We will also make an effort to highlight resources available for the identification and molecular genetic study of fly orthologs of disease-related genes.
The blog founder is the Director of the DRSC. She is most aware of resources related to the DRSC, including TRiP fly stocks. This is likely to bias the content of the blog. However, we will try not to let that get out of hand, and we encourage anyone with relevant resources to make us aware so we can use this forum broadcast information about any relevant resources to the community.
Please see About the Authors for more information on how to contribute and what we're looking for.
About the design.
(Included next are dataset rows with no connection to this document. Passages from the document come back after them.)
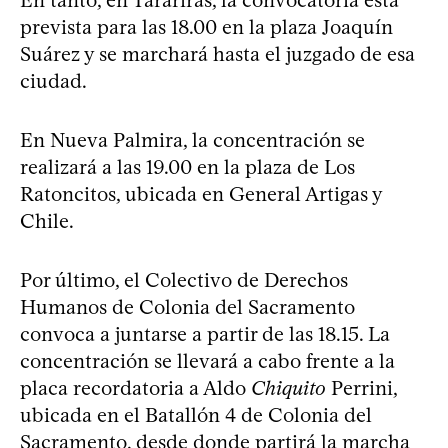
prevista para las 18.00 en la plaza Joaquín
Suárez y se marchará hasta el juzgado de esa
ciudad.
En Nueva Palmira, la concentración se
realizará a las 19.00 en la plaza de Los
Ratoncitos, ubicada en General Artigas y
Chile.
Por último, el Colectivo de Derechos
Humanos de Colonia del Sacramento
convoca a juntarse a partir de las 18.15. La
concentración se llevará a cabo frente a la
placa recordatoria a Aldo
Chiquito
Perrini,
ubicada en el Batallón 4 de Colonia del
Sacramento, desde donde partirá la marcha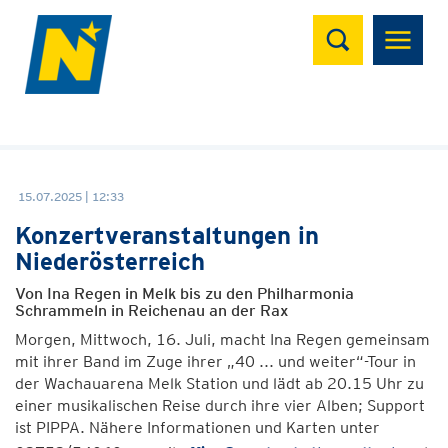
Suchen
15.07.2025 | 12:33
Konzertveranstaltungen in
Niederösterreich
Von Ina Regen in Melk bis zu den Philharmonia
Schrammeln in Reichenau an der Rax
Morgen, Mittwoch, 16. Juli, macht Ina Regen gemeinsam
mit ihrer Band im Zuge ihrer „40 ... und weiter“-Tour in
der Wachauarena Melk Station und lädt ab 20.15 Uhr zu
einer musikalischen Reise durch ihre vier Alben; Support
ist PIPPA. Nähere Informationen und Karten unter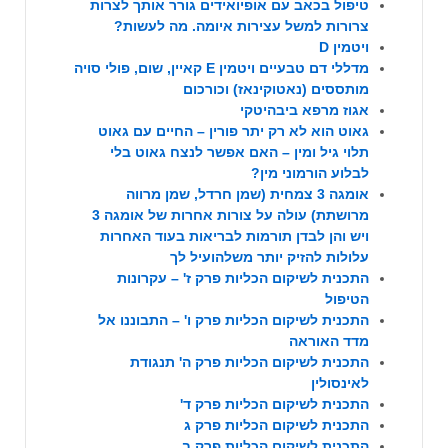
טיפול בכאב עם אופיואידים גורר אותך לצרות
צרורות למשל עצירות איומה. מה לעשות?
ויטמין D
מדללי דם טבעיים ויטמין E קאיין, שום, פולי סויה
מותססים (נאטוקינאז) וכורכום
אגוז מרפא ביבהיטקי
גאוט הוא לא רק יתר פורין – החיים עם גאוט
תלוי גיל ומין – האם אפשר לנצח גאוט בלי
לבלוע הורמוני מין?
אומגה 3 צמחית (שמן חרדל, שמן מרווה
מרושתת) עולה על צורות אחרות של אומגה 3
ויש והן לבדן תורמות לבריאות בעוד האחרות
עלולות להזיק יותר משלהועיל לך
התכנית לשיקום הכליות פרק ז' – עקרונות
הטיפול
התכנית לשיקום הכליות פרק ו' – התבוננו אל
מדד האוראה
התכנית לשיקום הכליות פרק ה' תנגודת
לאינסולין
התכנית לשיקום הכליות פרק ד'
התכנית לשיקום הכליות פרק ג
התכנית לשיקום הכליות פרק ב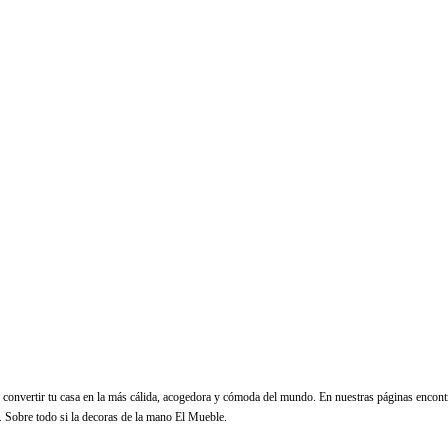
convertir tu casa en la más cálida, acogedora y cómoda del mundo. En nuestras páginas encont
. Sobre todo si la decoras de la mano El Mueble.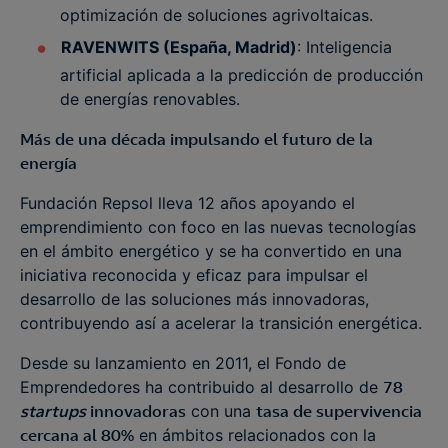
optimización de soluciones agrivoltaicas.
RAVENWITS (España, Madrid)
: Inteligencia
artificial aplicada a la predicción de producción
de energías renovables.
Más de una década impulsando el futuro de la
energía
Fundación Repsol lleva 12 años apoyando el
emprendimiento con foco en las nuevas tecnologías
en el ámbito energético y se ha convertido en una
iniciativa reconocida y eficaz para impulsar el
desarrollo de las soluciones más innovadoras,
contribuyendo así a acelerar la transición energética.
Desde su lanzamiento en 2011, el Fondo de
Emprendedores ha contribuido al desarrollo de
78
startups
innovadoras
con una
tasa de supervivencia
cercana al 80%
en ámbitos relacionados con la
The design of the blog was inspired by two iconic images: the classic image of the Drosophila karyotype and the "star of life" image associated with the medical field (in particular, EMTs). The image is meant to evoke the rich historical foundation of Drosophila research; the critical need for new understandings and treatments for human diseases, as well as for new approaches to disease vector eradication and other blocks to disease transmission; and the hope to rush relevant discoveries from the fly field to more translational labs to accelerate progress. The image is an original design by S. Mohr. All rights reserved.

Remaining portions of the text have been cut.